• **EXERCISE INSTRUCTIONS**: The required answer is each line in the entries below where "Материалы" occurs.

SUPPLIED MATERIAL section start

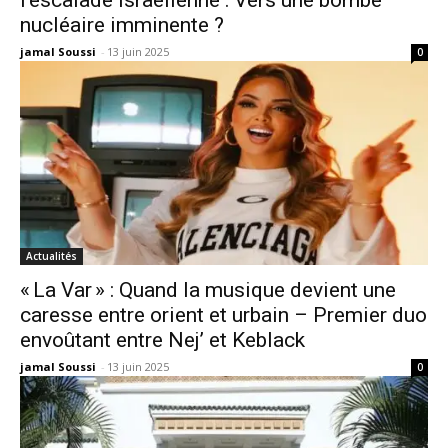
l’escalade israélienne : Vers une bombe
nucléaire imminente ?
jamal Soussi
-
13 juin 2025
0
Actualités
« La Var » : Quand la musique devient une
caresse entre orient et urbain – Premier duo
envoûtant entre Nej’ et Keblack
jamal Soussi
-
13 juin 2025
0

SUPPLIED MATERIAL section end
SUPPLIED MATERIAL section start

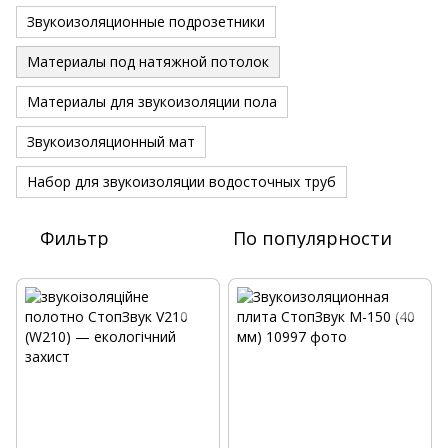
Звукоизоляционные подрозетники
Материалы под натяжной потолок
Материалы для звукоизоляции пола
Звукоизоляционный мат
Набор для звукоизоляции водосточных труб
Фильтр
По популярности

SUPPLIED MATERIAL section end

• **ANSWER FOR THIS EXERCISE**:
Материалы под натяжной потолок
Материалы для звукоизоляции пола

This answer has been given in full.